Cruel and Unusual
I spent much of the weekend reading Mark Crispin Miller's book Cruel and Unusual: Bush/Cheney's New World Order. I came across this book quite by accident on a trip to the library where my quarry was It Can't Happen Here by Sinclair Lewis (1935), which my library did not have. (It did not have any books by Sinclair Lewis, in fact; nor did it have anything by Hannah Arendt. I was looking for The Origins of Totalitarianism.) As I was huffing out in disgust, Miller's book caught my eye from its place low on the New Non-Fiction shelf. The picture on the cover, of Bush frozen in a moment of pure, primate aggression is a perfect mirror of my image of the man. As it turns out, the book is extensively about the phenomenon of projectivity that I wrote about in my previous post. Cruel and Unusual is richly substantiated and frank in its description of the "values" that underlie the Bush push for world domination. (The title says it all, but if you want the encapsulated version, read this interview.) Miller brilliantly examines Bush's troubled past, his garbled speech, and his apcalyptic world view and brings to light the paranoia and egomania that drive Bush's actions and inactions. Finally, a writer who just comes right out and says the man is nuts!
This is one of many books that we will look back on and wonder how we missed it, how we could have so quickly become Oceania while people were drafting viable lifeboats all around us. Reading this book and others I have mentioned before, I can see the future Bush/Cheney has sketched out for us. It is a future that is all about them, their power, their advantage, their gleeful destruction of everything not-them. That destruction will include me and, eventually, you. Finally, they will self-destruct because the evil they're really after is comfortably situated in the center of their hateful black hearts. In the meantime, we are either in the way or along for the ride.
Yeah, yeah, I know I sound like Debbie Downer, and that's unfashionable or not what the DNC recommends or whatever. As a nation, we have grown overly intolerant of anything that does not cater to our immediate sense of comfort. We have our bread and our circuses. What do we care? When I try to talk to others in my immediate circle about what I'm reading or imagining, they wrinkle their noses and turn away because it's all "too depressing." Someone "out there" will fix it. They always do, right?

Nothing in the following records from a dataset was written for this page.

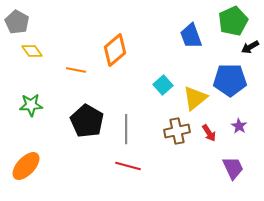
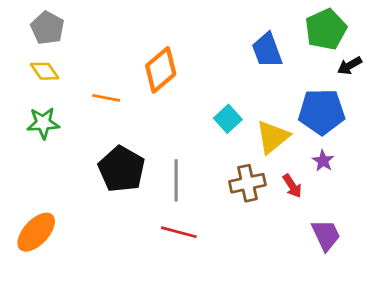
gray pentagon: (17, 22) -> (47, 28), moved
green star: (31, 105) -> (43, 123), moved
purple star: (239, 126) -> (323, 161), moved

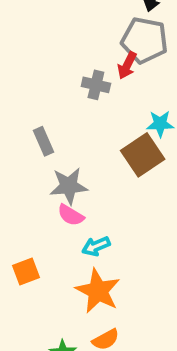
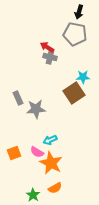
red arrow: (127, 65) -> (47, 47), moved, turned 96
gray rectangle: (44, 141) -> (18, 98), moved
pink semicircle: (71, 215) -> (37, 152), moved

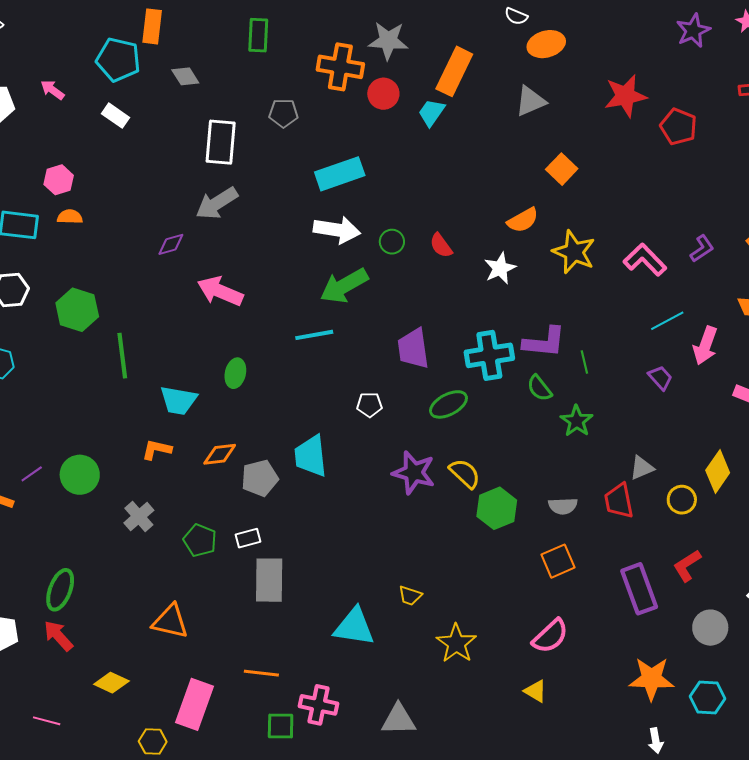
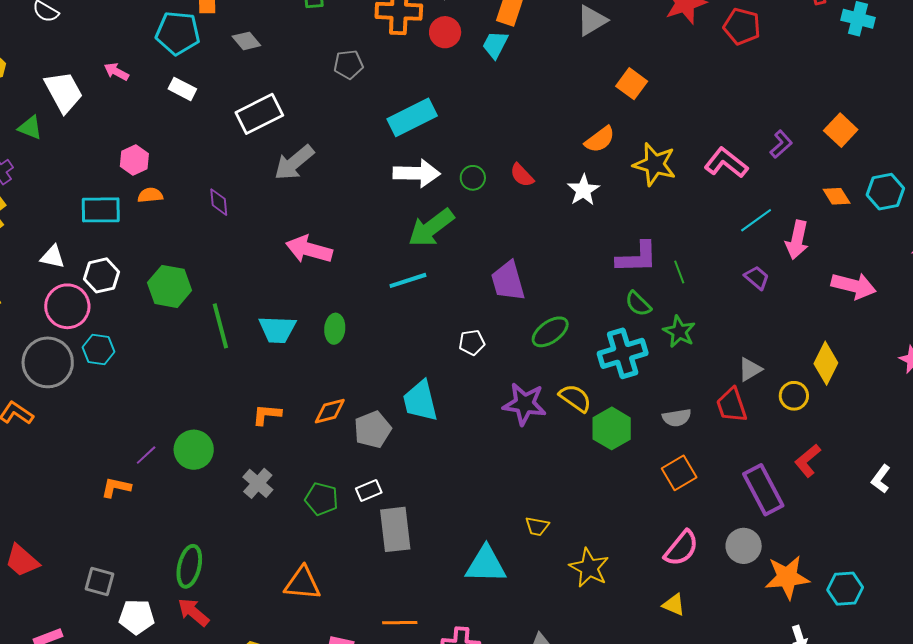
white rectangle: (221, 142) -> (259, 114), moved, turned 66
purple diamond: (171, 244) -> (219, 202), moved, turned -72
cyan cross: (489, 355) -> (623, 353), moved
cyan trapezoid: (178, 400) -> (277, 329), moved
gray circle: (710, 628) -> (744, 546), moved

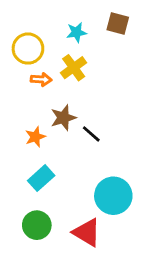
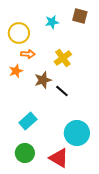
yellow cross: (74, 68) -> (63, 58), moved
orange star: (35, 137) -> (16, 71), moved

I can't speak for always. I think these times are different, incendiary. I believe that being awake, aware, and informed could change things. When I pay attention, when I read writers who describe in detail the warts on the Emperor's bare ass, I am more able to manage my level of despair. On a practical level, every book I buy or check out sends the message that I am not complicit in the Bush/Cheney grand larceny. From these readings, I get affirmation that the things I see are real--the revision of history and the Constitution to theocratic ends, the silencing of dissent and the marginalization of the majority, the construction of a mass delusion flowing from one man's pathology. If you doubt this, notice how the patronizing, repetitious tone of CNN seduces you into believing that you are "informed." Refusing to be hypnotized is my first personal form of resistance.

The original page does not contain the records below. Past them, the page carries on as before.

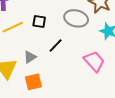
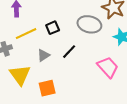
black square: (39, 22) -> (53, 28), turned -32
gray triangle: (30, 57) -> (43, 55), moved

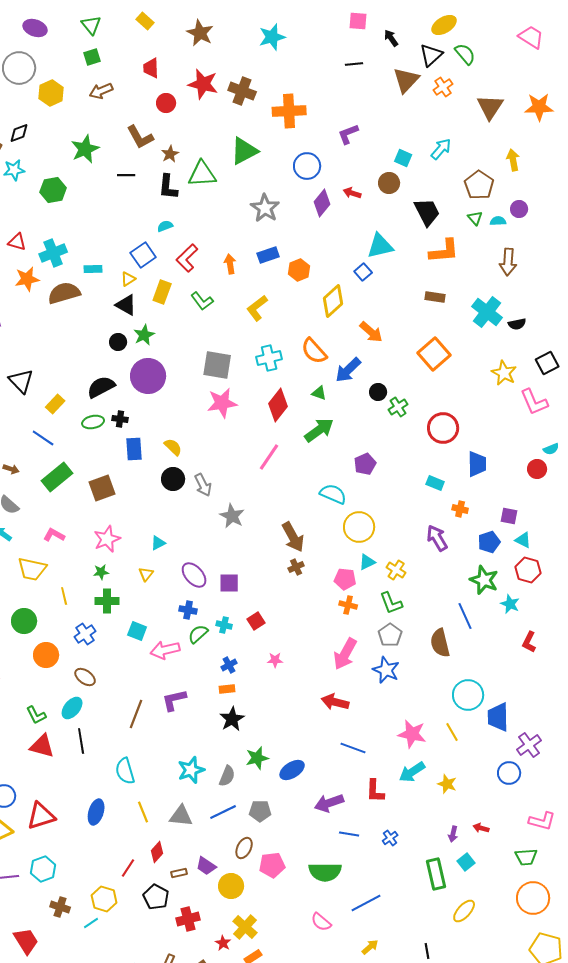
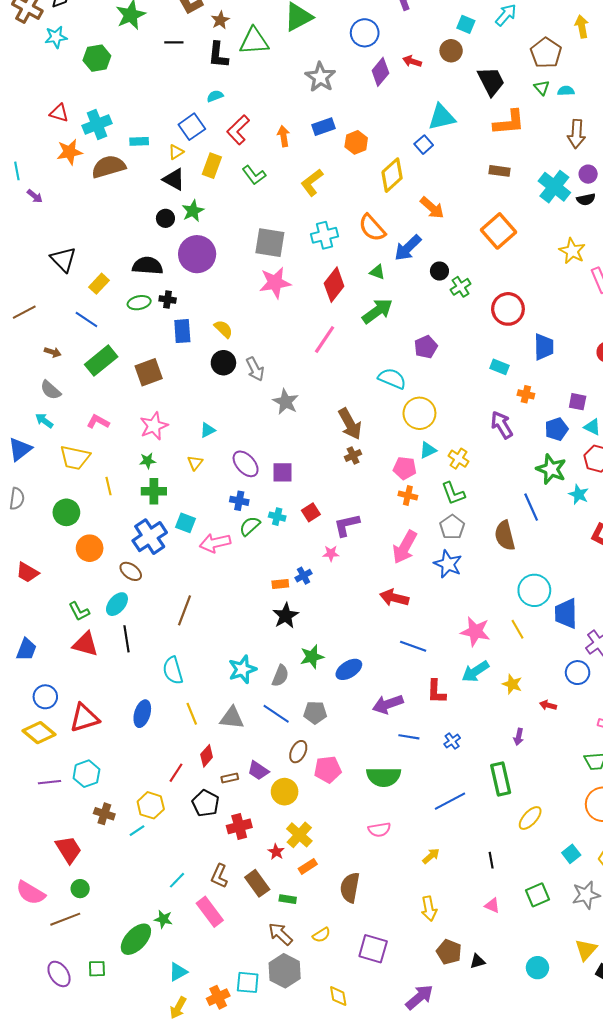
purple circle: (519, 209) -> (588, 174), moved
black semicircle: (101, 387) -> (148, 266), turned 32
blue cross: (85, 634) -> (150, 537), moved, size x1.5
blue cross: (229, 665) -> (304, 576), moved
purple L-shape: (174, 700) -> (347, 525), moved
blue line: (223, 812) -> (276, 714), turned 60
red arrow: (481, 828) -> (548, 705), moved
cyan square: (466, 862) -> (571, 854), moved
blue line: (366, 903) -> (450, 801), moved
pink semicircle: (321, 922) -> (379, 830), turned -50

When I am depressed, I feel compelled to do something to alleviate my depression. Every fiber of my being resists acting, of course. Being depressed tricks us into passivity, amplifying and even requiring our unwillingness to identify and clean up the mess as we see it. And in the case of today's politics, much of what is troubling is far outside my sphere of influence. However, I can sit right here and examine how much of my shadow is projected out onto Bush/Cheney. I can accept that there is a part of me that is terrified of what it cannot control. I can see how I crave approval and acceptance, and I wonder, if I was in their shoes, would I handle my ego any more gracefully? I can also account for the times when I've let my fear or rage control me and acted from it, to my detriment and others'. These are the things that I bring inward to my God, in all humility and in deepest privacy. I do not share their experience of God as a cudgel to be inflicted on someone else. I get that they are incapable of seeing me in themselves in the form of empathy, self-doubt, queerness, or fear. I can also see that I differ from Bush/Cheney in my fundamental optimism about people, about the power of goodness, and the general direction of Project Earth. I certainly think they can, and may, destroy the world and everything I love. It is a frightening prospect, but one that I see in a larger and decidedly non-apocalyptic context: they cannot destroy the fact or experience of my love. I am not an unfettered entity whose experiences are swept into oblivion at some preappointed hour. I feel, I think, I can speak, I can listen, I can gain wisdom. These are my immortal powers, my contribution to the collective pickle that has us looking at Bush/Cheney and seeing either a Satan or a Savior.
Quantum physicists tell us that the observation of a phenomenon changes that phenomenon. And so my second act of resistance is to bear witness to these cruel and unusual people and the world as they will have it.